Records provided Block Start

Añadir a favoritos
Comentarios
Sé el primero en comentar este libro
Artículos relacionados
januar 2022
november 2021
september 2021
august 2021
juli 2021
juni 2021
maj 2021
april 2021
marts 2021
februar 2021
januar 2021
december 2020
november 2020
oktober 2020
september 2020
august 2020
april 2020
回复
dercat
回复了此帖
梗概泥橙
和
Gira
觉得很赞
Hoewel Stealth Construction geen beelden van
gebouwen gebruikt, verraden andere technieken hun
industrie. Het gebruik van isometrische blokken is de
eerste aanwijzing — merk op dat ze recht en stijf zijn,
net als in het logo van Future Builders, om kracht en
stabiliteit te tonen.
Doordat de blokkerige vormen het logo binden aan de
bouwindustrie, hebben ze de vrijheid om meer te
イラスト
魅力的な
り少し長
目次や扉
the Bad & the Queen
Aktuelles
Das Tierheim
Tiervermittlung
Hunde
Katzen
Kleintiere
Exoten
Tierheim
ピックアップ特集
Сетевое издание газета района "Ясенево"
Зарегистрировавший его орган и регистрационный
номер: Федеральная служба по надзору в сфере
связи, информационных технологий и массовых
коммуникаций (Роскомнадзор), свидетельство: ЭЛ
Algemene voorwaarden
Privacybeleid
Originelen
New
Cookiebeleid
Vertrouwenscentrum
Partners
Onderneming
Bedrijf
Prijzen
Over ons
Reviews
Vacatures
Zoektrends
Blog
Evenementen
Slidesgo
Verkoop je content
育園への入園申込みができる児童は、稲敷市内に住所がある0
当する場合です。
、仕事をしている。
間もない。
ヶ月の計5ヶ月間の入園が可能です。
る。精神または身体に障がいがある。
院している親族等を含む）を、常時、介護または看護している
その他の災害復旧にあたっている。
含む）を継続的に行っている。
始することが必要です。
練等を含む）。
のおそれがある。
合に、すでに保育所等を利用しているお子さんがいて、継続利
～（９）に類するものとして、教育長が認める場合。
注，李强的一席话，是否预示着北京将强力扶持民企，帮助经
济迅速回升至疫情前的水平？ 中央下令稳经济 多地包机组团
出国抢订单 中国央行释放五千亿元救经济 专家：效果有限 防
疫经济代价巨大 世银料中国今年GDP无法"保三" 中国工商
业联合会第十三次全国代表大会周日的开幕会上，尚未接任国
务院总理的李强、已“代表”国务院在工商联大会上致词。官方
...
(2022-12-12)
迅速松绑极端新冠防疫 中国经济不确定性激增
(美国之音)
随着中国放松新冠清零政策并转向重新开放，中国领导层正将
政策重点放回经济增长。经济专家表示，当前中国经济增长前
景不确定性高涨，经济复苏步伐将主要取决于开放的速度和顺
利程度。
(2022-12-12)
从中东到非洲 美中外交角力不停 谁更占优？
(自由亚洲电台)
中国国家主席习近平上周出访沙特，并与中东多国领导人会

Records provided Block End

● **What to produce**: All entries are to be repeated exactly and completely.

● **Answer for this exercise**:
Añadir a favoritos
Comentarios
Sé el primero en comentar este libro
Artículos relacionados
januar 2022
november 2021
september 2021
august 2021
juli 2021
juni 2021
maj 2021
april 2021
marts 2021
februar 2021
januar 2021
december 2020
november 2020
oktober 2020
september 2020
august 2020
april 2020
回复
dercat
回复了此帖
梗概泥橙
和
Gira
觉得很赞
Hoewel Stealth Construction geen beelden van
gebouwen gebruikt, verraden andere technieken hun
industrie. Het gebruik van isometrische blokken is de
eerste aanwijzing — merk op dat ze recht en stijf zijn,
net als in het logo van Future Builders, om kracht en
stabiliteit te tonen.
Doordat de blokkerige vormen het logo binden aan de
bouwindustrie, hebben ze de vrijheid om meer te
イラスト
魅力的な
り少し長
目次や扉
the Bad & the Queen
Aktuelles
Das Tierheim
Tiervermittlung
Hunde
Katzen
Kleintiere
Exoten
Tierheim
ピックアップ特集
Сетевое издание газета района "Ясенево"
Зарегистрировавший его орган и регистрационный
номер: Федеральная служба по надзору в сфере
связи, информационных технологий и массовых
коммуникаций (Роскомнадзор), свидетельство: ЭЛ
Algemene voorwaarden
Privacybeleid
Originelen
New
Cookiebeleid
Vertrouwenscentrum
Partners
Onderneming
Bedrijf
Prijzen
Over ons
Reviews
Vacatures
Zoektrends
Blog
Evenementen
Slidesgo
Verkoop je content
育園への入園申込みができる児童は、稲敷市内に住所がある0
当する場合です。
、仕事をしている。
間もない。
ヶ月の計5ヶ月間の入園が可能です。
る。精神または身体に障がいがある。
院している親族等を含む）を、常時、介護または看護している
その他の災害復旧にあたっている。
含む）を継続的に行っている。
始することが必要です。
練等を含む）。
のおそれがある。
合に、すでに保育所等を利用しているお子さんがいて、継続利
～（９）に類するものとして、教育長が認める場合。
注，李强的一席话，是否预示着北京将强力扶持民企，帮助经
济迅速回升至疫情前的水平？ 中央下令稳经济 多地包机组团
出国抢订单 中国央行释放五千亿元救经济 专家：效果有限 防
疫经济代价巨大 世银料中国今年GDP无法"保三" 中国工商
业联合会第十三次全国代表大会周日的开幕会上，尚未接任国
务院总理的李强、已“代表”国务院在工商联大会上致词。官方
...
(2022-12-12)
迅速松绑极端新冠防疫 中国经济不确定性激增
(美国之音)
随着中国放松新冠清零政策并转向重新开放，中国领导层正将
政策重点放回经济增长。经济专家表示，当前中国经济增长前
景不确定性高涨，经济复苏步伐将主要取决于开放的速度和顺
利程度。
(2022-12-12)
从中东到非洲 美中外交角力不停 谁更占优？
(自由亚洲电台)
中国国家主席习近平上周出访沙特，并与中东多国领导人会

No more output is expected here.